A BIG THANK YOU!!!!i got so many responses on my request and wanted to let everyone know how much i appreciated your advise. many of you shed some light of situations i have not even thought of and lots of encouragement to make my own decision versus being pressure to do what others think. At this time, we are putting a hold on our decision to have baby #2. my husband and i said we are not ruling it out, but mostly on my part i will not want to. thank you again. p.s. my father is recovering very well.

Featured Answers

Hi G.-

I am an only child and a mother of 2 boys, 7 and 9 1/2. I can't speak for everyone, but all I know is I loved being an only child when I was kid, but as an adult it is very difficult. As I see my friends' parents passing away, I realize that when my parents are gone there will be no one left to talk to about my childhood or family history. I would give anything to have siblings.
Having the experience of being an only child, I, personally, would not do it to my child. It is a difficult lace to be as an adult.

Hope this helps-
LP

I found that 2 was easier because was not my childs only playmate. I wasn't that much different from having one, except I had more time to get things done because I didn't have to entertain my child all the time.
I usually advise those who ask, to have at least two, just for that reason.

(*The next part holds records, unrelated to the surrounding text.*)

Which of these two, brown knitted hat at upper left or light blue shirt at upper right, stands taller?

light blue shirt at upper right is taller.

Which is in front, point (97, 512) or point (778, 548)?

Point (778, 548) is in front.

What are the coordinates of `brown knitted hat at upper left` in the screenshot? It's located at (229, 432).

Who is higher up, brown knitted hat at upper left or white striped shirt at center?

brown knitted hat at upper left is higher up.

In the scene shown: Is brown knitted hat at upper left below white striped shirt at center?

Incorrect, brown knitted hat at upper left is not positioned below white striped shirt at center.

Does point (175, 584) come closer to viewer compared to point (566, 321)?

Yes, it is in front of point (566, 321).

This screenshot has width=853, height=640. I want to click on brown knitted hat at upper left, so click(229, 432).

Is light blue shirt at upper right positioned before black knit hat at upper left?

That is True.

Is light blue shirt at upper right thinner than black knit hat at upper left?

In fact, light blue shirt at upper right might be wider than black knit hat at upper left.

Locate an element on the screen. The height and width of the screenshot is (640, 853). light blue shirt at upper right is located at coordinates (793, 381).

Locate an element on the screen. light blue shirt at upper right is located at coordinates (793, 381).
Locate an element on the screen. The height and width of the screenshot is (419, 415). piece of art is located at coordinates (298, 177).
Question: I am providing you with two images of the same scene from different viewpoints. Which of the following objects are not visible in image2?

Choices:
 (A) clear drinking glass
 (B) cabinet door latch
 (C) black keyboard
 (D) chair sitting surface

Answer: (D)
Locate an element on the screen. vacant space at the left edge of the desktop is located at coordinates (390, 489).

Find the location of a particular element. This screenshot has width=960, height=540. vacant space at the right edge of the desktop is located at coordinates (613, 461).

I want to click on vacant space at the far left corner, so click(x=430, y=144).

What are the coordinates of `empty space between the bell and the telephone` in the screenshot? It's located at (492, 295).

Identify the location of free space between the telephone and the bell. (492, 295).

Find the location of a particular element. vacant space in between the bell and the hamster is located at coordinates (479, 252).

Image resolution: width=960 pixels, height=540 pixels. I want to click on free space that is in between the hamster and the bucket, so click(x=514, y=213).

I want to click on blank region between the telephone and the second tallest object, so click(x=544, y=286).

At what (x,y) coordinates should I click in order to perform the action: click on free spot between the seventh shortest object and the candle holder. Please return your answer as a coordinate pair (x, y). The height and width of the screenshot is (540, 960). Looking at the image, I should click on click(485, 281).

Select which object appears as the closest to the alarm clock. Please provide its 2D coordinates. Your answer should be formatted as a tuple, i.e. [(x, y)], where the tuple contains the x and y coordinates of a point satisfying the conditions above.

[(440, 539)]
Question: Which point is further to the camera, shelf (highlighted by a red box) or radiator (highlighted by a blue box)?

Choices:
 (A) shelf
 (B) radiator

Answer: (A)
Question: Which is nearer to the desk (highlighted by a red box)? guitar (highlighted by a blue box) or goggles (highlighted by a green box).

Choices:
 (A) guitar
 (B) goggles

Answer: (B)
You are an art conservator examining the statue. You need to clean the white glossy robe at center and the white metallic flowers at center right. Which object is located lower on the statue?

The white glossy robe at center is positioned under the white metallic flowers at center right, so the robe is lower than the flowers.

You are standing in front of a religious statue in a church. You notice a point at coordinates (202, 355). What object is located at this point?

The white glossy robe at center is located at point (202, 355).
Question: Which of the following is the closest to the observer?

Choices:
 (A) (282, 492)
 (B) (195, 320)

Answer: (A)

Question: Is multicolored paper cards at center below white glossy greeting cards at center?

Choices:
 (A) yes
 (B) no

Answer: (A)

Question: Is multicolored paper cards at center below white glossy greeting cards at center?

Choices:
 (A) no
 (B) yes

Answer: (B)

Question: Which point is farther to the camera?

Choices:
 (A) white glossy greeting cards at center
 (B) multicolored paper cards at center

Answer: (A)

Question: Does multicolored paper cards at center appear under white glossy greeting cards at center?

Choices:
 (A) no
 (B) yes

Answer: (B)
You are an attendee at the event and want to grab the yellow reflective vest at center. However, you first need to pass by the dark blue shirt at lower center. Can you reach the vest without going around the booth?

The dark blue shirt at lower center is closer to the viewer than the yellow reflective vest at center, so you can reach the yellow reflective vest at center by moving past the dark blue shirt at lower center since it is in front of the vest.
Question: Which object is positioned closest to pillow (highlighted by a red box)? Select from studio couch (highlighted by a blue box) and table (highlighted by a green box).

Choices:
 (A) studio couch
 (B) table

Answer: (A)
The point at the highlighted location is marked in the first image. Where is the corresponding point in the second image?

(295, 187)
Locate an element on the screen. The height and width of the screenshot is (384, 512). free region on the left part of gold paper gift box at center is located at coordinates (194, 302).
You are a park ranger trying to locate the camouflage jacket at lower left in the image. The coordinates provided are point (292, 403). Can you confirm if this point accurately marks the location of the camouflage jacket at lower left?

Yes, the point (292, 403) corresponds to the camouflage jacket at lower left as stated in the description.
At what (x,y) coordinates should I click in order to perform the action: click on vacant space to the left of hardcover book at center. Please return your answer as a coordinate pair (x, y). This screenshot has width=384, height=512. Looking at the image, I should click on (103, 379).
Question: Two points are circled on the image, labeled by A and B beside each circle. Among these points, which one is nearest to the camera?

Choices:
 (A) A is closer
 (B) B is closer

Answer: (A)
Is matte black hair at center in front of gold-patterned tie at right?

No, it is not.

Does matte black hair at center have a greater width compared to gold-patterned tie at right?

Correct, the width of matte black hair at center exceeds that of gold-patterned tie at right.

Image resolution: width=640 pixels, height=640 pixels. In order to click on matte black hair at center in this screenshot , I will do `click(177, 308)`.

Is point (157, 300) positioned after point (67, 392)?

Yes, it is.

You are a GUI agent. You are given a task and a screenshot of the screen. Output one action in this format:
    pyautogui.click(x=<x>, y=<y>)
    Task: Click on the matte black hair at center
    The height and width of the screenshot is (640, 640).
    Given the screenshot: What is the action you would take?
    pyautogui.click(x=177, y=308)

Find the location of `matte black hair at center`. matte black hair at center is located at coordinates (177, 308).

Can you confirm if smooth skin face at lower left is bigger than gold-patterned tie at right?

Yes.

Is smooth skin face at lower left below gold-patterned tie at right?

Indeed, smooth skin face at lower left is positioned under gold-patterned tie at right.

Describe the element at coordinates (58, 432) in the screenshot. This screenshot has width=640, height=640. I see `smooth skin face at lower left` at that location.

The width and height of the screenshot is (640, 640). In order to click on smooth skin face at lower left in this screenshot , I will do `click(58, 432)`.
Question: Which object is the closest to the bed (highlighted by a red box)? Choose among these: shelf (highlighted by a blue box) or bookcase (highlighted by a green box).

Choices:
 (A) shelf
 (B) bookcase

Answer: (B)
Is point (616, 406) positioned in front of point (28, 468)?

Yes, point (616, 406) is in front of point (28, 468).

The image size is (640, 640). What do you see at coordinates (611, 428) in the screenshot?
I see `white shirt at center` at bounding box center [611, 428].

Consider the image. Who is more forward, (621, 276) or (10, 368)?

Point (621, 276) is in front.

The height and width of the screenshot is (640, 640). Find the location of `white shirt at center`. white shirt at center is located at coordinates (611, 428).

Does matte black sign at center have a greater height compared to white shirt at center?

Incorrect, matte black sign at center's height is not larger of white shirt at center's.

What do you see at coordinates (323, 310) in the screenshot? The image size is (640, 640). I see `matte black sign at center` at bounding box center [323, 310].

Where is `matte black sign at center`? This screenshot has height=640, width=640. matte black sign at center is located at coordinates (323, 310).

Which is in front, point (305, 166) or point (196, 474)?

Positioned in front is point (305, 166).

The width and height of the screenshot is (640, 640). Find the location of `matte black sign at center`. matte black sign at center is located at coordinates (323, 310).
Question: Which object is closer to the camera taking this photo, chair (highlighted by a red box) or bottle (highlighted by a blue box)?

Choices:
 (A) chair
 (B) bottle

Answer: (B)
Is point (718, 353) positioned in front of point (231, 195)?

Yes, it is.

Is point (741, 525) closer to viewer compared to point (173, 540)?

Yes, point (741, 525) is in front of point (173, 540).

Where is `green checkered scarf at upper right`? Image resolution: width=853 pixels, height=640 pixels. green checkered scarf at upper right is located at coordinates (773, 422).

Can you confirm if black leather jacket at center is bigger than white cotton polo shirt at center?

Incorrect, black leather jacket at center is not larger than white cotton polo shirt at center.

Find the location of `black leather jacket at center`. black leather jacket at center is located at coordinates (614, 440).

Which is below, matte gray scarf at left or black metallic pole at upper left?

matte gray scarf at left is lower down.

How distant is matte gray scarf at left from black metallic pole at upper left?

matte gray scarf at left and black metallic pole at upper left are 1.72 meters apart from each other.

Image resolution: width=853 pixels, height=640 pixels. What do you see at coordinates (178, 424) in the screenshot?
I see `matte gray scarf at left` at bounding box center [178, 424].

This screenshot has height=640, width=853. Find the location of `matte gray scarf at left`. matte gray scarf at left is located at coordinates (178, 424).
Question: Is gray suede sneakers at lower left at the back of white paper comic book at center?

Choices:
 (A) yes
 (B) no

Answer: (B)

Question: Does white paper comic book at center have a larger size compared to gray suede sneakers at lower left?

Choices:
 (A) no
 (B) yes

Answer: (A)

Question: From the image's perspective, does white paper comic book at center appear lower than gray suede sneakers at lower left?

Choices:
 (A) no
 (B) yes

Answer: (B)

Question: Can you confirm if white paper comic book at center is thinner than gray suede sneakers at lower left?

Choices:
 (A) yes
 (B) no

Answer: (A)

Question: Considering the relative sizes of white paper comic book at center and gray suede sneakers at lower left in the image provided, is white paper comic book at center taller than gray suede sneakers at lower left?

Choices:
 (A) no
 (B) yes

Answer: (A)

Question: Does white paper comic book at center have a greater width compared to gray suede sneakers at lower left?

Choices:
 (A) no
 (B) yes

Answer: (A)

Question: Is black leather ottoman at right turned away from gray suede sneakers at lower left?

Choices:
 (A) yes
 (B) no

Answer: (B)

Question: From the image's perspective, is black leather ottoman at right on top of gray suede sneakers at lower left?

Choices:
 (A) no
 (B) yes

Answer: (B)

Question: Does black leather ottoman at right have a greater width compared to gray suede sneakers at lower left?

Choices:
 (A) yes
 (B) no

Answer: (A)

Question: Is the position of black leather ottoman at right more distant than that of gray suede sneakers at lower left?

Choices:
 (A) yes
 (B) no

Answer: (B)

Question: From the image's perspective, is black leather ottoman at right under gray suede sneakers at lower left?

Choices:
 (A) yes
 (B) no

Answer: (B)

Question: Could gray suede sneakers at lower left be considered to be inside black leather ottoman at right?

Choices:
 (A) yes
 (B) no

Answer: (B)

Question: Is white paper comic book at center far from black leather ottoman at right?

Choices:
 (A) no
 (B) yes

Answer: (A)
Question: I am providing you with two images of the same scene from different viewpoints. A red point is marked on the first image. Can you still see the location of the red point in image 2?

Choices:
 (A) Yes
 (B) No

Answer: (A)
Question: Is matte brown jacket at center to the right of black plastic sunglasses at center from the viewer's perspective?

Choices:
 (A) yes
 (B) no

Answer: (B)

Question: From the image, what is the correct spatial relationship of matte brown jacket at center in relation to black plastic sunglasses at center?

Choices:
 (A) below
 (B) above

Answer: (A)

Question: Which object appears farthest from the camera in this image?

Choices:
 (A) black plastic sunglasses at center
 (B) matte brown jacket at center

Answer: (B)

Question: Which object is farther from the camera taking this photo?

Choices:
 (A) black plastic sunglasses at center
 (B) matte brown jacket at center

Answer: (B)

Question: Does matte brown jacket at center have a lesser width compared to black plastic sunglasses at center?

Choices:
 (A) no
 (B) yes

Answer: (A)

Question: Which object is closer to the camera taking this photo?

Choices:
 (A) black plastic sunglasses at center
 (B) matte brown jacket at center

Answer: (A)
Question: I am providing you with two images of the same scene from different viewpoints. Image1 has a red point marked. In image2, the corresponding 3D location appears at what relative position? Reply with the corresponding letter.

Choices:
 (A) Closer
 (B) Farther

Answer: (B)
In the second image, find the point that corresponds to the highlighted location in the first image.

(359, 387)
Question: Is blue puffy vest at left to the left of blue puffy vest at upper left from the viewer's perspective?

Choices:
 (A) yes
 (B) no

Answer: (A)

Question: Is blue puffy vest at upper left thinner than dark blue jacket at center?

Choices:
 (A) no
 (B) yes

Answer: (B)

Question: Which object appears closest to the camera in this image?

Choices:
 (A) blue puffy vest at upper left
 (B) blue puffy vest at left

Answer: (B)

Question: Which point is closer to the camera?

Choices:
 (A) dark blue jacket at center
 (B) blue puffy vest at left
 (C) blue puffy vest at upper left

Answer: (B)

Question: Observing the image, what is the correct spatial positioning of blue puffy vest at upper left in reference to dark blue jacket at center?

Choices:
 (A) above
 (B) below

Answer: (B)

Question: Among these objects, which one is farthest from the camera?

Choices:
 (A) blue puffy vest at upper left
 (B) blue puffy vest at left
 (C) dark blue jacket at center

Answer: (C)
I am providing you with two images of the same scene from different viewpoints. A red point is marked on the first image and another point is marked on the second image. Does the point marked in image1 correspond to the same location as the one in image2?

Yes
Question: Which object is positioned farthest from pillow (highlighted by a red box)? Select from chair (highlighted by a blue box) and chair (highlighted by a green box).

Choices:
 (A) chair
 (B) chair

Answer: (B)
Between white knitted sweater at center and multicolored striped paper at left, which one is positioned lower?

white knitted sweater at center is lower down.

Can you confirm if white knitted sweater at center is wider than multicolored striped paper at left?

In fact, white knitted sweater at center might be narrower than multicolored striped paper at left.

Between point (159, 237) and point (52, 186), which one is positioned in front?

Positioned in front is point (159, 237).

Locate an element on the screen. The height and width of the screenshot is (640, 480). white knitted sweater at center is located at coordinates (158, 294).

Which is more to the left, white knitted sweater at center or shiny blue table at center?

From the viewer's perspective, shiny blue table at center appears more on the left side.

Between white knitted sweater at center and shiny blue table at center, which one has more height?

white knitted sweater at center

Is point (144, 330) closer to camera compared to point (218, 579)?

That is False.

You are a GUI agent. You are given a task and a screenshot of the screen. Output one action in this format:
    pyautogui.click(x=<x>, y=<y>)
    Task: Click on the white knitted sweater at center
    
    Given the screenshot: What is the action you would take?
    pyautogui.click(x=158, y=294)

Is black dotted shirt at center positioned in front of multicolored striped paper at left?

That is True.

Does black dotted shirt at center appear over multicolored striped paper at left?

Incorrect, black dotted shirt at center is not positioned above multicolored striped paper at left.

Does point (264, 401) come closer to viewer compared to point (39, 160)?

Yes, you will regret it, but that is not a reason to go ahead and have a child you don't want. Only have a child if you truly want it!

More Answers

My only child, daughter is now 18 and leaving for college. Do I regret only having 1, no. I had her when I was 28 and my circumstances are different from yours. I divorced when she was 4 and would have loved to have had other children, but there was alot to consider. My decision came at 35. I was in a relationship and getting ready to marry, my daughter now 7, involved in extracurricular activities, our travelling, East Coast to West Coast and then just the Mommy and me events, which we still do now. I look back at it now and tell her when she asks about not having siblings, we take out the scrapbooks and realize, she would not have wanted the attention shared and I wonder with all we did, would I have had the energy to do every one of those things with more children. No.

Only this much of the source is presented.